EXERCISE DIRECTIONS: What you return should be the lines from the one with "information collected through our website." through the one with "Sachi Kitajima Mulkey" in the data below, reproduced exactly with both ends, and no pictures at all.

INFORMATION:
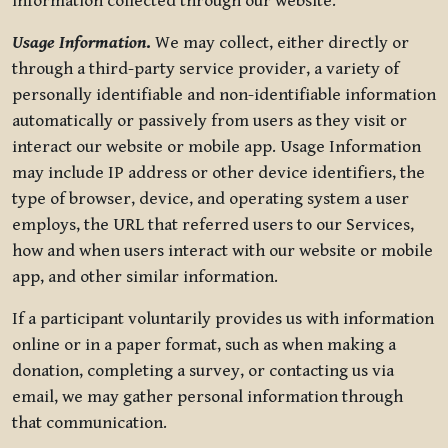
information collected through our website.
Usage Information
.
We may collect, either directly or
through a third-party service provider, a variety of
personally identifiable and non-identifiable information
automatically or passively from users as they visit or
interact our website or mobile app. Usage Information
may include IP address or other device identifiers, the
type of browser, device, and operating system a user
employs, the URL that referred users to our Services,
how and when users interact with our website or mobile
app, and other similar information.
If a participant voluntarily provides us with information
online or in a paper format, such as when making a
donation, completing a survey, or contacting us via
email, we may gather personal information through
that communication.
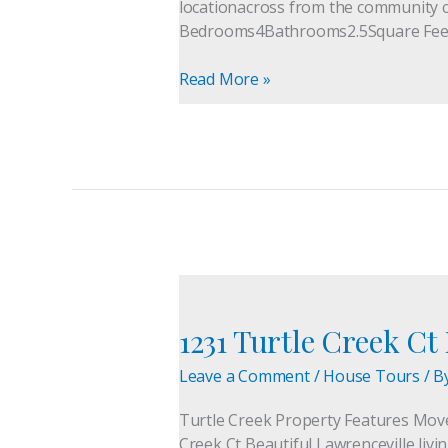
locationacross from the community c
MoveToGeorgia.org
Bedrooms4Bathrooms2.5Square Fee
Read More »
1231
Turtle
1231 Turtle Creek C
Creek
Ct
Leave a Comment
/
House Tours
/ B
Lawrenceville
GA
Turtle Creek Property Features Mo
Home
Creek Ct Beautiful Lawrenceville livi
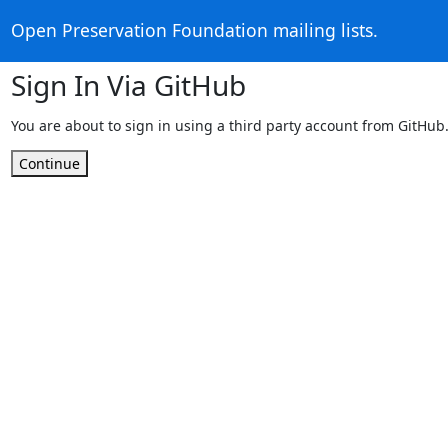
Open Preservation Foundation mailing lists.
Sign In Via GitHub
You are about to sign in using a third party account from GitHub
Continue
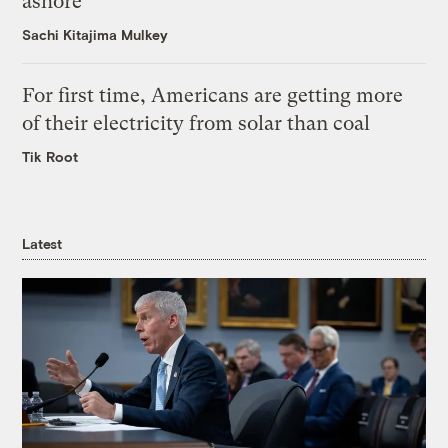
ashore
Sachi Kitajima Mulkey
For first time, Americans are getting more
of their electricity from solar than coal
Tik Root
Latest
* * *
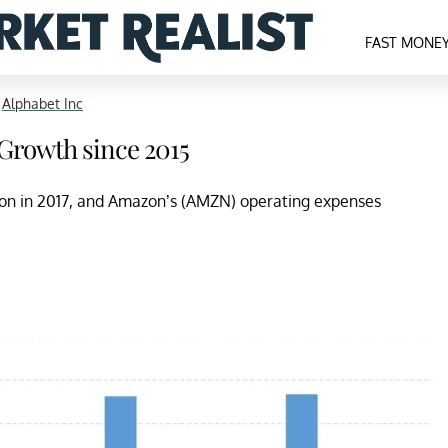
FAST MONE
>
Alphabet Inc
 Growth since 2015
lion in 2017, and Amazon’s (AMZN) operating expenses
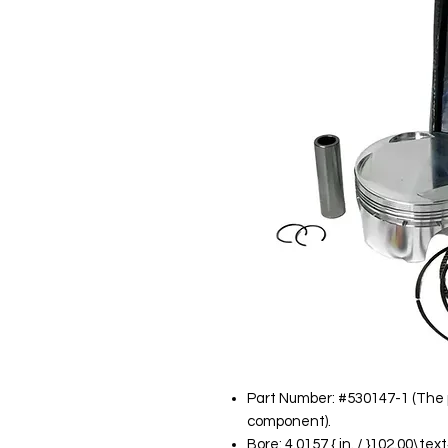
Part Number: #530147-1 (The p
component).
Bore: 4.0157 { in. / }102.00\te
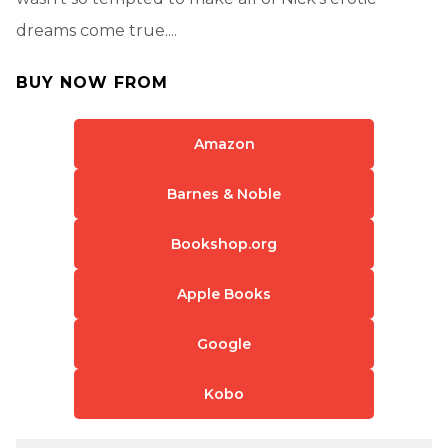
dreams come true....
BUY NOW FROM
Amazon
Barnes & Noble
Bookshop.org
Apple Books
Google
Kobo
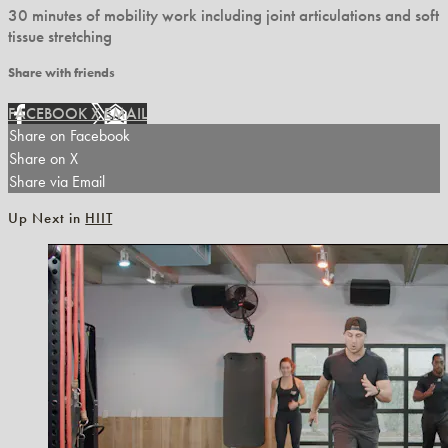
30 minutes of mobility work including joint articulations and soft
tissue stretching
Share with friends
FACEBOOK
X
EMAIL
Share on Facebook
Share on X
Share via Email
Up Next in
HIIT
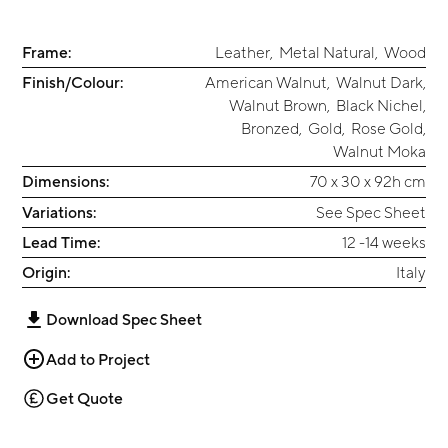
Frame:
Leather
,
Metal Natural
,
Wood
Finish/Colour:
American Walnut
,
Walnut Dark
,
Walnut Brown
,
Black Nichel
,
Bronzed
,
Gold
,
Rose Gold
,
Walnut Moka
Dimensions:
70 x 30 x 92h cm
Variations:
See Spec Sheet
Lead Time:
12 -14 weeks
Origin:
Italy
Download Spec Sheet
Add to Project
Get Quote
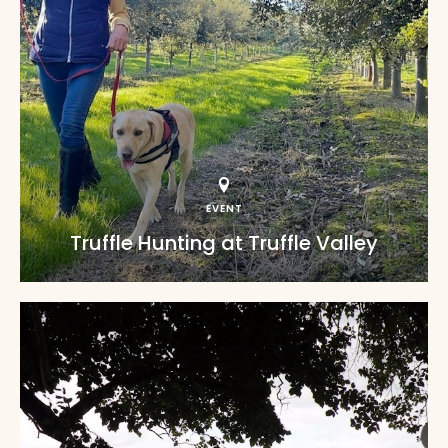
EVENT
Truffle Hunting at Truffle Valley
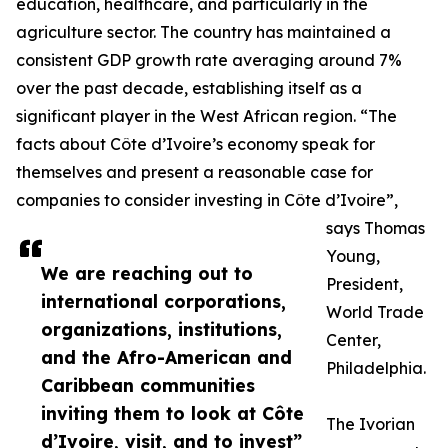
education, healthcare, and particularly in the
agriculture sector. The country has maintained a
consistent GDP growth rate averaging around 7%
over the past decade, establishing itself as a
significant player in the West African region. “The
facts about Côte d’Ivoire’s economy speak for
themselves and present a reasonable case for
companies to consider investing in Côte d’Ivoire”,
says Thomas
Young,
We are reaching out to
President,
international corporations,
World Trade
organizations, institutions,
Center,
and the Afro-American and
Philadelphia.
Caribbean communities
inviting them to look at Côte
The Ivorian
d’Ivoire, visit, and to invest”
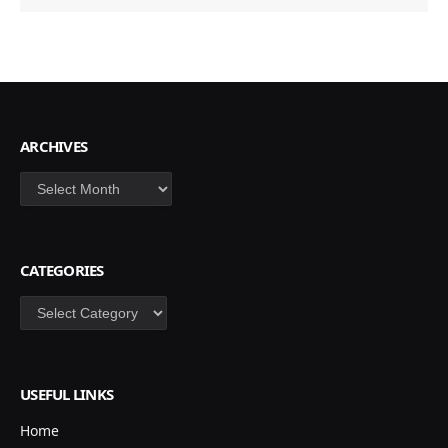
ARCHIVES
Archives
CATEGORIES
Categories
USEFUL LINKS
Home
---
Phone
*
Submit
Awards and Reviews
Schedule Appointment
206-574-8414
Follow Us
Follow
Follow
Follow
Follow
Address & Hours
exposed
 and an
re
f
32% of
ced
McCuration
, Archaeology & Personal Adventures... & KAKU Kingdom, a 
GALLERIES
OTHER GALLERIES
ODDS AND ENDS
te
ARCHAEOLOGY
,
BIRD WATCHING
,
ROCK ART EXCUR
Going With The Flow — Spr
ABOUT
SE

RESULT:
information collected through our website.
Usage Information
.
We may collect, either directly or
through a third-party service provider, a variety of
personally identifiable and non-identifiable information
automatically or passively from users as they visit or
interact our website or mobile app. Usage Information
may include IP address or other device identifiers, the
type of browser, device, and operating system a user
employs, the URL that referred users to our Services,
how and when users interact with our website or mobile
app, and other similar information.
If a participant voluntarily provides us with information
online or in a paper format, such as when making a
donation, completing a survey, or contacting us via
email, we may gather personal information through
that communication.
locationacross from the community c
MoveToGeorgia.org
Bedrooms4Bathrooms2.5Square Fee
Read More »
1231
Turtle
1231 Turtle Creek C
Creek
Ct
Leave a Comment
/
House Tours
/ B
Lawrenceville
GA
Turtle Creek Property Features Mo
Home
Creek Ct Beautiful Lawrenceville livi
Open Preservation Foundation mailing lists.
Sign In Via GitHub
You are about to sign in using a third party account from GitHub
Continue
ashore
Sachi Kitajima Mulkey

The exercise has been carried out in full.